===== Given data
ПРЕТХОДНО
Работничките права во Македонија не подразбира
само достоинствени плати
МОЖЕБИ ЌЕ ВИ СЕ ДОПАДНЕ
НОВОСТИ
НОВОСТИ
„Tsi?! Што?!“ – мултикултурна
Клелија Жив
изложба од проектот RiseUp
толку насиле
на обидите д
==========
===== Given data
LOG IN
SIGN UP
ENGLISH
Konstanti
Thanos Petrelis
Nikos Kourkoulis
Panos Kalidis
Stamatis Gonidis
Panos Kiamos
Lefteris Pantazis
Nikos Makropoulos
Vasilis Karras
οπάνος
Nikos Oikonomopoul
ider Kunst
==========
===== Given data
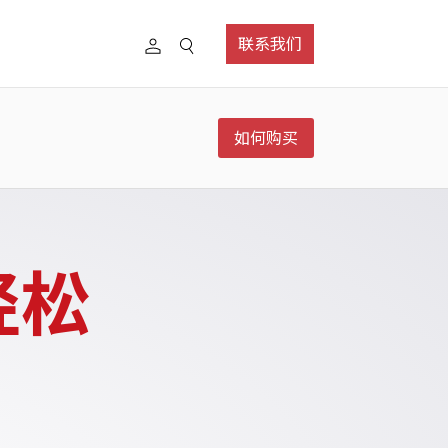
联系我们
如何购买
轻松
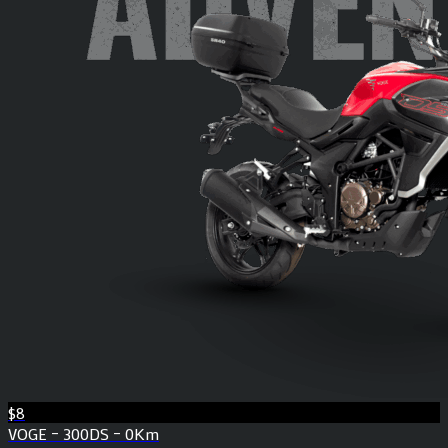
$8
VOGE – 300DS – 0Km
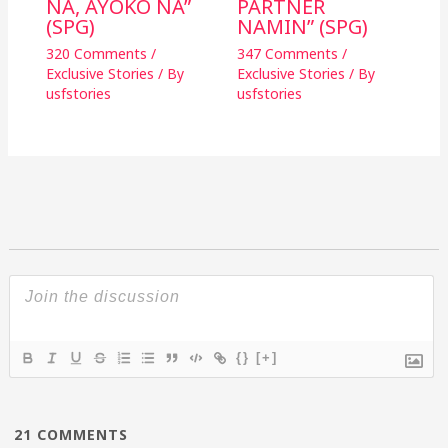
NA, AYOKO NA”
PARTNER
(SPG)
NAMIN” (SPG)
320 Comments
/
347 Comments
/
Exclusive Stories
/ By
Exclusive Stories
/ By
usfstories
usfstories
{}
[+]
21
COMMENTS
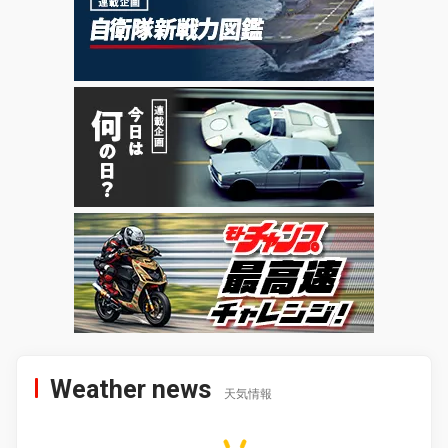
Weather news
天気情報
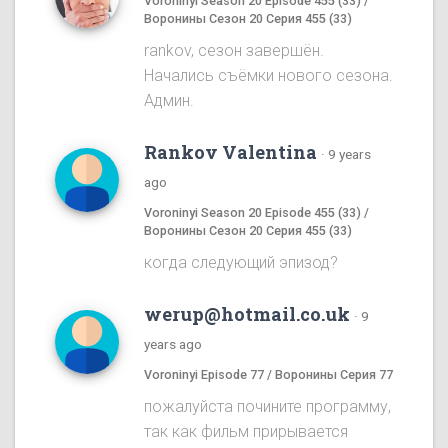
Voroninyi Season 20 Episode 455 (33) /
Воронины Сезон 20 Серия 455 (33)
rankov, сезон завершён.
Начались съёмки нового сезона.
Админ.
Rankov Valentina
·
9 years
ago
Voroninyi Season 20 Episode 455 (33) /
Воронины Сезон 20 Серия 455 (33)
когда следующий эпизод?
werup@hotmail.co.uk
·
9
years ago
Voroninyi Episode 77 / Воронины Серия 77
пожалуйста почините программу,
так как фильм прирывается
==========
### The task
Begin at the line that has "Rankov Valentina" in the entries above; stop after the line that has "так как фильм прирывается". Transcribe exactly those lines and no others.

### Response below
Rankov Valentina
·
9 years
ago
Voroninyi Season 20 Episode 455 (33) /
Воронины Сезон 20 Серия 455 (33)
когда следующий эпизод?
werup@hotmail.co.uk
·
9
years ago
Voroninyi Episode 77 / Воронины Серия 77
пожалуйста почините программу,
так как фильм прирывается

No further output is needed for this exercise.